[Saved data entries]
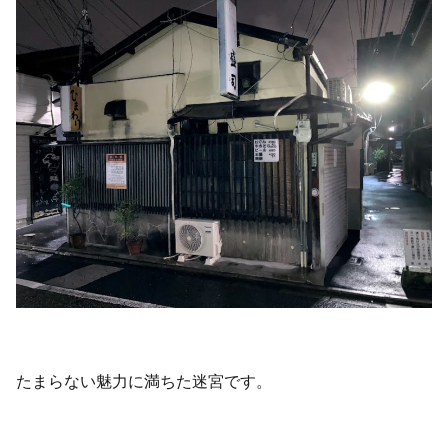
たまらない魅力に満ちた迷宮です。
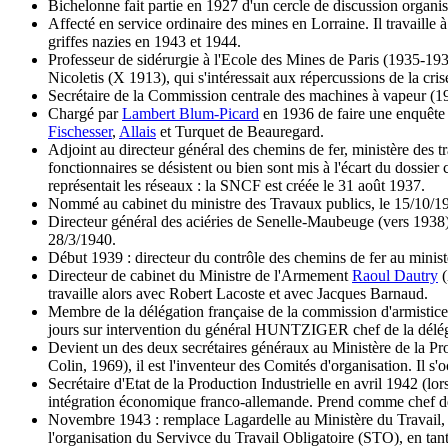
Bichelonne fait partie en 1927 d'un cercle de discussion organi
Affecté en service ordinaire des mines en Lorraine. Il travaille à 
griffes nazies en 1943 et 1944.
Professeur de sidérurgie à l'Ecole des Mines de Paris (1935-19
Nicoletis (X 1913), qui s'intéressait aux répercussions de la cr
Secrétaire de la Commission centrale des machines à vapeur (1
Chargé par
Lambert Blum-Picard
en 1936 de faire une enquête
Fischesser
,
Allais
et Turquet de Beauregard.
Adjoint au directeur général des chemins de fer, ministère des t
fonctionnaires se désistent ou bien sont mis à l'écart du dossi
représentait les réseaux : la SNCF est créée le 31 août 1937.
Nommé au cabinet du ministre des Travaux publics, le 15/10/1
Directeur général des aciéries de Senelle-Maubeuge (vers 19
28/3/1940.
Début 1939 : directeur du contrôle des chemins de fer au minist
Directeur de cabinet du Ministre de l'Armement
Raoul Dautry
(
travaille alors avec Robert Lacoste et avec Jacques Barnaud.
Membre de la délégation française de la commission d'armistice 
jours sur intervention du général HUNTZIGER chef de la délég
Devient un des deux secrétaires généraux au Ministère de la Pro
Colin, 1969), il est l'inventeur des Comités d'organisation. Il s'
Secrétaire d'Etat de la Production Industrielle en avril 1942 (
intégration économique franco-allemande. Prend comme chef de 
Novembre 1943 : remplace Lagardelle au Ministère du Travail, ave
l'organisation du Servivce du Travail Obligatoire (STO), en tan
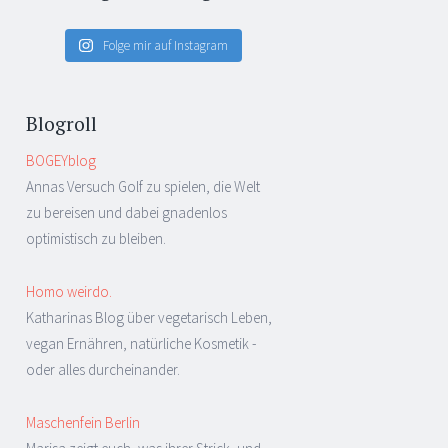
Folge mir auf Instagram
Blogroll
BOGEYblog
Annas Versuch Golf zu spielen, die Welt
zu bereisen und dabei gnadenlos
optimistisch zu bleiben.
Homo weirdo.
Katharinas Blog über vegetarisch Leben,
vegan Ernähren, natürliche Kosmetik -
oder alles durcheinander.
Maschenfein Berlin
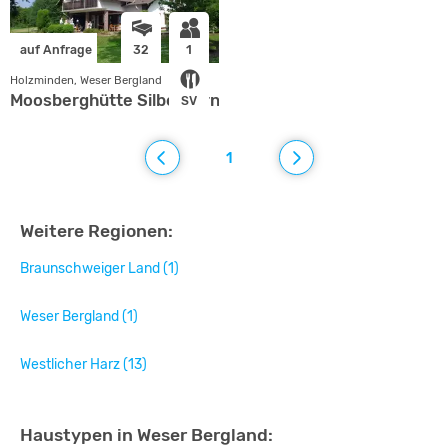
auf Anfrage
32
1
Holzminden, Weser Bergland
Moosberghütte Silberborn
SV
1
Weitere Regionen:
Braunschweiger Land (1)
Weser Bergland (1)
Westlicher Harz (13)
Haustypen in Weser Bergland:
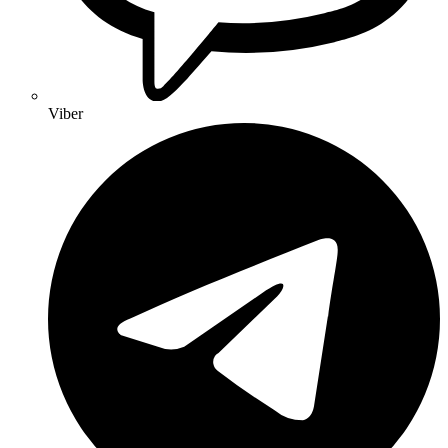
Viber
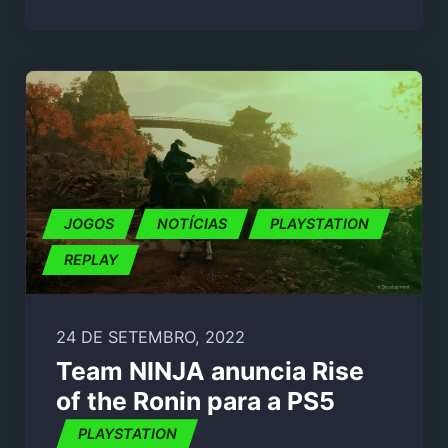
JOGOS
NOTÍCIAS
PLAYSTATION
REPLAY
24 DE SETEMBRO, 2022
Team NINJA anuncia Rise
of the Ronin para a PS5
PLAYSTATION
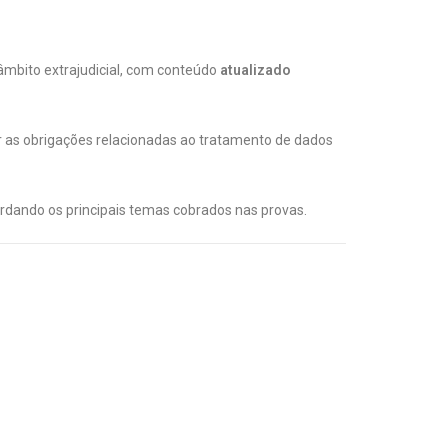
âmbito extrajudicial, com conteúdo
atualizado
er as obrigações relacionadas ao tratamento de dados
ordando os principais temas cobrados nas provas.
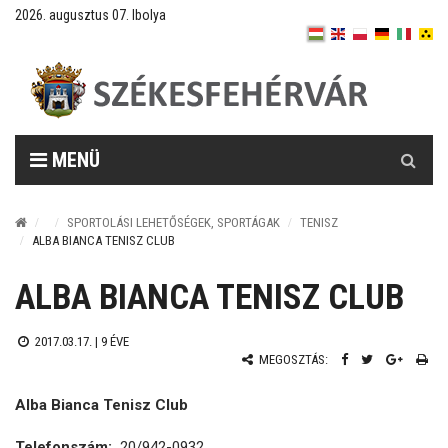
2026. augusztus 07. Ibolya
Keresés
MENÜ
SPORTOLÁSI LEHETŐSÉGEK, SPORTÁGAK
TENISZ
ALBA BIANCA TENISZ CLUB
ALBA BIANCA TENISZ CLUB
2017.03.17. |
9 ÉVE
MEGOSZTÁS:
Alba Bianca Tenisz Club
Telefonszám:
20/942-0932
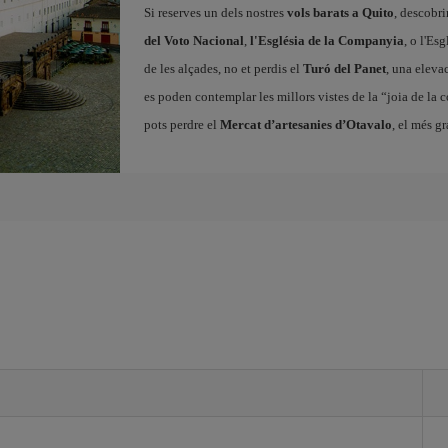
Si reserves un dels nostres
vols barats a Quito
, descobr
del Voto Nacional
,
l'Església de la Companyia
, o l'Es
de les alçades, no et perdis el
Turó del Panet
, una eleva
es poden contemplar les millors vistes de la “joia de la 
pots perdre el
Mercat d’artesanies d’Otavalo
, el més g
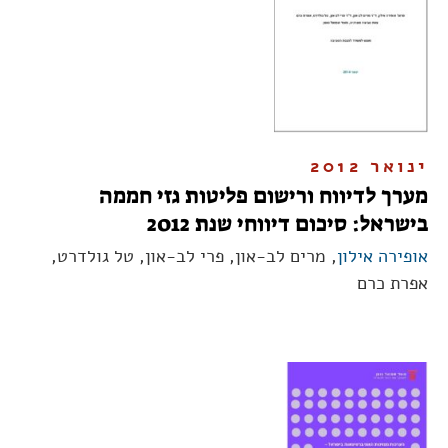
ינואר 2012
מערך לדיווח ורישום פליטות גזי חממה
בישראל: סיכום דיווחי שנת 2012
אופירה אילון
, מרים לב-און, פרי לב-און, טל גולדרט,
אפרת כרם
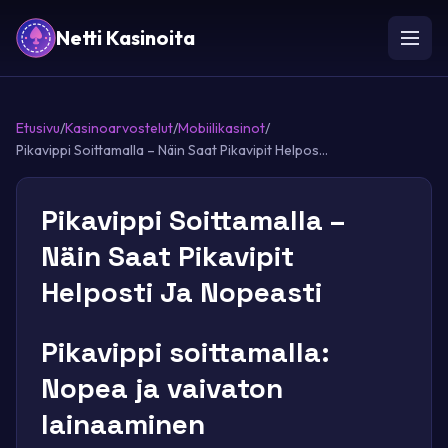
Netti Kasinoita
Etusivu
/
Kasinoarvostelut
/
Mobiilikasinot
/
Pikavippi Soittamalla – Näin Saat Pikavipit Helpos...
Pikavippi Soittamalla –
Näin Saat Pikavipit
Helposti Ja Nopeasti
Pikavippi soittamalla:
Nopea ja vaivaton
lainaaminen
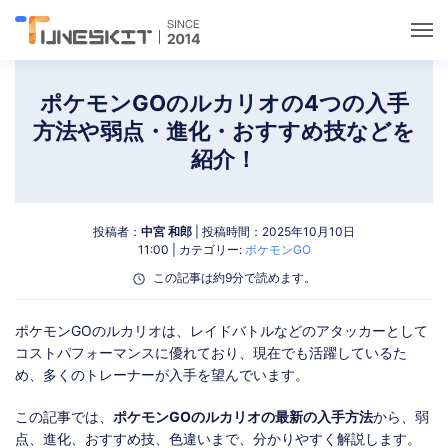
ユーティリティ
ポケモンGOのルカリオの4つの入手
方法や弱点・進化・おすすめ技などを
ロック解除
紹介！
データ管理
投稿者：
中宮 和郎
| 投稿時間：2025年10月10日
11:00 | カテゴリー:
ポケモンGO
マルチメディア
この記事は約9分で読めます。
ポケモンGOガイド
ポケモンGOのルカリオは、レイドバトルなどのアタッカーとして
コストパフォーマンスに優れており、現在でも活躍しているた
め、多くのトレーナーが入手を望んでいます。
サポート
この記事では、
ポケモンGOのルカリオの最新の入手方法
から、弱
点、進化、おすすめ技、色違いまで、分かりやすく解説します。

● WHAT THIS TASK INVOLVES
State in a single number how many lines in the data include the word "général".

● TASK RESPONSE
3